STMT      -> ASSIGNMENT | IFSTMT | WHILESTMT | BLOCK | ...
IFSTMT    -> 'if' EXP 'then' STMT ('else' STMT)?
WHILESTMT -> 'while' EXP 'do' STMT
BLOCK     -> 'begin' STMT* 'end'

or C's:

STMT      -> ASSIGNMENT | IFSTMT | WHILESTMT | BLOCK | ...
IFSTMT    -> 'if' '(' EXP ')' STMT ('else' STMT)?
WHILESTMT -> 'while' '(' EXP ')' STMT
BLOCK     -> '{' STMT* '}'

There are many ways to deal with this problem, but most lead to rather unsatisfactory ways to handle the true multi-way conditional, We want a design that has no dangling else problems and allows — no, requires — a nice multiway conditional statement.

Existing Solutions

Here are seven existing approaches:

1) Resolve with a semantic rule

In Pascal and C, the syntax is ambiguous, but a semantic rule says that dangling elses match the closest if, regardless of indentation! (This can be very confusing to beginners.) So,

(* Without blocks, 'else'
tied to second 'if' *)
if cond1 then
    if cond2 then
        stmt1
else (* Goes w/ cond2 *)
    stmt2
(* MUST use block to tie
'else' to first 'if' *)
if cond1 then begin
    if cond2 then
        stmt1
end else (* Goes w/ cond1 *)
    stmt2

Purists will probably hate how this solution relies on a semantic rule to handle something so inherently structural! Anyway, let's see how multiway conditionals look:

if cond1 then
    stmt1
else if cond2 then
    stmt2
else if cond3 then
    stmt3
else if cond4 then
    stmt4
else
    stmt5
 
if cond1 then begin
    stmts1
end else if cond2 then begin
    stmts2
end else if cond3 then begin
    stmts3
end else if cond4 then begin
    stmts4
end else begin
    stmts5
end

Kind of ugly. But it can be a lot worse: programmers often mix up their conditional arms by sometimes using blocks and sometimes not, and get the ugly code they deserve. The worst part of the dangling else syntax is that there seem to be hundreds of different ways to format multiway if statements. Take a look at some old Pascal textbooks if you want to be grossed out.

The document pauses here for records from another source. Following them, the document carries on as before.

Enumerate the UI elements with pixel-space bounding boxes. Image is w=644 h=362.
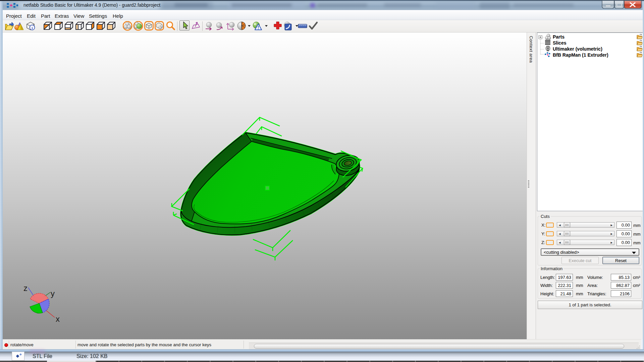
svg-text:z: z [23,284,28,293]
svg-text:x: x [56,314,60,323]
svg-text:i: i [32,26,33,30]
svg-text:y: y [51,289,55,298]
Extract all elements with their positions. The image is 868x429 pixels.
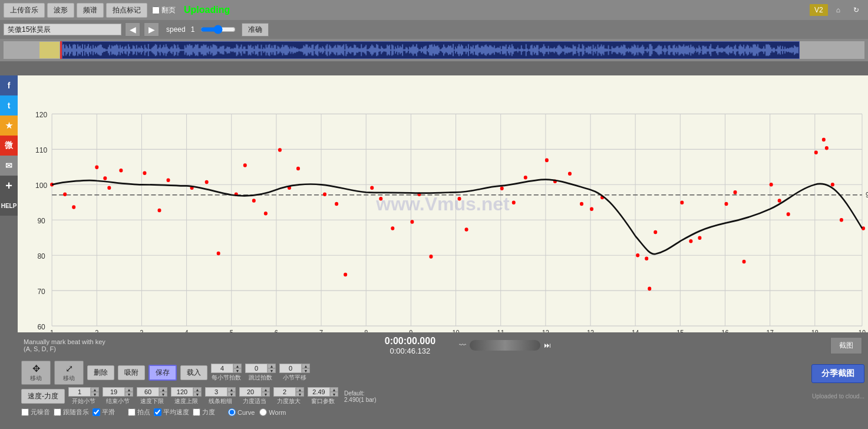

2) Complicate the grammar to remove the ambiguity

With a lot of effort ... TODO

This grammar is no longer ambiguous, and every 'else' is automatically connected to the nearest 'if'. But it does nothing to prevent the confusion arising from misindented code. Java uses this approach.

3) Require the 'else' part

If there always has to be an else part, there is never any ambiguity, but you'll have funny looking code whether your empty statement is blank or a special null keyword.

if cond1 then
    if cond2 then
        stmt1
    else
        null
else
    stmt2
if cond1 then
    if cond2 then
        stmt1
    else
        stmt2
else
    null

Not pretty. It works, though, even if the while statement (and other compound statements) aren't fully bracketed, for example:

if e1 then while e2 do if e3 then s1 else null else s2

if e1 then while e2 do if e3 then s1 else s2 else null

4) Require bracketing

Ultimately, languages that have compound statements where the bodies are "trailing statements" leave too many formatting choices and look ugly and unbalanced to many people. Defining a language's syntax to require bracketed compound statements is a Good Thing for that reason, and as a bonus it removes the dangling else problem completely. The idea is that a block should not be a kind of statement, and that all compound statements use blocks for bodies, never simple statements! This grammar fragment:

STMT      -> ASSIGNMENT | IFSTMT | WHILESTMT | ...
IFSTMT    -> 'if' '(' EXP ')' BLOCK ('else' BLOCK)?
WHILESTMT -> 'while' '(' EXP ')' BLOCK
BLOCK     -> '{' STMT* '}'

yields code like

if (cond1) {
    if (cond2) {
        stmts1
    } else {
        stmts2
    }
}
if (cond1) {
    if (cond2) {
        stmts1
    }
} else {
    stmts2
}

."Bracketing" can also be done with just a terminating 'end' instead of curly braces or begin-end pairs:

STMT      -> ASSIGNMENT | IFSTMT | WHILESTMT | ...
IFSTMT    -> 'if' EXP 'then' STMT+ ('else' STMT+)? end
WHILESTMT -> 'while' EXP 'do' STMT+ 'end'

yielding rather clean code like this:

if cond1 then
    if cond2 then
        stmts1
    else
        stmts2
    end
end
if cond1 then
    if cond2 then
        stmts1
    end
else
    stmts2
end

But, wait, if we really require bracketing, won't that make multiway conditionals ugly? Either you start indenting too much or you get a bunch of "}"s (or ENDs) at the end. Like this, right?

if cond1 {
    stmts1
} else {
    if cond2 {
        stmts2
    } else {
        if cond3 {
            stmts3
        } else {
            if cond 4 {
                stmts4
            } else {
                stmts5
            }
        }
    }
}
if cond1 {
    stmts1
} else { if cond2 {
    stmts2
} else { if cond3 {
    stmts3
} else { if cond4 {
    stmts4
} else {
    stmts5
}}}}

5) Make indentation matter

In Python, there is no dangling else problem since the indentation makes things clear:

if cond1:
    if cond2:
        stmts1
    else
        stmts2
if cond1:
    if cond2:
        stmts1
else
    stmts2

But, in general, required indentation might lead to funny looking code in multiway conditionals:

if cond1:
    stmts1
else:
    if cond2:
        stmts2
    else
        if cond3:
            stmts3
        else
            if cond4:
                stmts4
            else
                stmts5

While the code above is legal Python, real Python programmers use the next solution....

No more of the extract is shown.